■ Work to complete ■
Each of the entries should be output exactly, with nothing left out.

■ Entries supplied ■
((
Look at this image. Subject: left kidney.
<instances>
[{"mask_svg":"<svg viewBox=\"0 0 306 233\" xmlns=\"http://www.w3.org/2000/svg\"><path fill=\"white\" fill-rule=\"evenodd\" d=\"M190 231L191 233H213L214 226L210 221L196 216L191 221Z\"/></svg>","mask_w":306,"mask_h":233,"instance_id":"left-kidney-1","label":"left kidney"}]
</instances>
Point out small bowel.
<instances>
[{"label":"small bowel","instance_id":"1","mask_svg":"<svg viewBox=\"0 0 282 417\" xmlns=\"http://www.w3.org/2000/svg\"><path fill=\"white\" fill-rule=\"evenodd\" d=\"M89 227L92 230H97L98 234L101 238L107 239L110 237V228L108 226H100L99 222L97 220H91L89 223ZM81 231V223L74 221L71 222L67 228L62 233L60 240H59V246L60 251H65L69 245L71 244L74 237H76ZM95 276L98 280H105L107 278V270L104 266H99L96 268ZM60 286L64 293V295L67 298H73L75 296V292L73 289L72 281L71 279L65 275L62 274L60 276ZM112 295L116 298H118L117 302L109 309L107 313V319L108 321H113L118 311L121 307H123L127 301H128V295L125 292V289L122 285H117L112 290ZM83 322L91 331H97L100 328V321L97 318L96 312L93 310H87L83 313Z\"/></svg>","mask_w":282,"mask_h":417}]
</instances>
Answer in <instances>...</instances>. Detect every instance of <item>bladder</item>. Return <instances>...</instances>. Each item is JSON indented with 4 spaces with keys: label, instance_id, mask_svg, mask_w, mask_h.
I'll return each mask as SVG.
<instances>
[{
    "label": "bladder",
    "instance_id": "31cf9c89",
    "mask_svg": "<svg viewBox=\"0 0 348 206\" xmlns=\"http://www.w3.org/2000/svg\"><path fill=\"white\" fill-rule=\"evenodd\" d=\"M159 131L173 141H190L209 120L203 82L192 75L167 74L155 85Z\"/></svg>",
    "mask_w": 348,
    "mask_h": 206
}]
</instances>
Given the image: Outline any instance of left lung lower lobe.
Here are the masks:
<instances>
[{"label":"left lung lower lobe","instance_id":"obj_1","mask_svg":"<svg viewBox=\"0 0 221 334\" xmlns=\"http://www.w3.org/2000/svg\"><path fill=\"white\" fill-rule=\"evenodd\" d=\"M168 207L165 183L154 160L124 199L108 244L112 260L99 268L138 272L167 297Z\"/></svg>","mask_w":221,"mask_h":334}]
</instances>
))
■ Result of the task ■
Look at this image. Subject: left kidney.
<instances>
[{"mask_svg":"<svg viewBox=\"0 0 306 233\" xmlns=\"http://www.w3.org/2000/svg\"><path fill=\"white\" fill-rule=\"evenodd\" d=\"M190 231L191 233H213L214 226L210 221L196 216L191 221Z\"/></svg>","mask_w":306,"mask_h":233,"instance_id":"left-kidney-1","label":"left kidney"}]
</instances>
Point out small bowel.
<instances>
[{"label":"small bowel","instance_id":"1","mask_svg":"<svg viewBox=\"0 0 282 417\" xmlns=\"http://www.w3.org/2000/svg\"><path fill=\"white\" fill-rule=\"evenodd\" d=\"M89 227L92 230H97L98 234L101 238L107 239L110 237V228L108 226H100L99 222L97 220H91L89 223ZM81 231V223L74 221L71 222L67 228L62 233L60 240H59V246L60 251H65L69 245L71 244L74 237H76ZM95 276L98 280H105L107 278V270L104 266H99L96 268ZM60 286L64 293V295L67 298H73L75 296V292L73 289L72 281L71 279L65 275L62 274L60 276ZM112 295L116 298H118L117 302L109 309L107 313V319L108 321H113L118 311L121 307H123L127 301H128V295L125 292V289L122 285H117L112 290ZM83 322L91 331H97L100 328V321L97 318L96 312L93 310H87L83 313Z\"/></svg>","mask_w":282,"mask_h":417}]
</instances>
Answer in <instances>...</instances>. Detect every instance of <item>bladder</item>. Return <instances>...</instances>. Each item is JSON indented with 4 spaces with keys: label, instance_id, mask_svg, mask_w, mask_h.
I'll return each mask as SVG.
<instances>
[{
    "label": "bladder",
    "instance_id": "31cf9c89",
    "mask_svg": "<svg viewBox=\"0 0 348 206\" xmlns=\"http://www.w3.org/2000/svg\"><path fill=\"white\" fill-rule=\"evenodd\" d=\"M159 131L173 141H190L209 120L203 82L192 75L167 74L155 85Z\"/></svg>",
    "mask_w": 348,
    "mask_h": 206
}]
</instances>
Given the image: Outline any instance of left lung lower lobe.
Here are the masks:
<instances>
[{"label":"left lung lower lobe","instance_id":"obj_1","mask_svg":"<svg viewBox=\"0 0 221 334\" xmlns=\"http://www.w3.org/2000/svg\"><path fill=\"white\" fill-rule=\"evenodd\" d=\"M168 207L165 183L154 160L124 199L108 244L112 260L99 268L138 272L167 297Z\"/></svg>","mask_w":221,"mask_h":334}]
</instances>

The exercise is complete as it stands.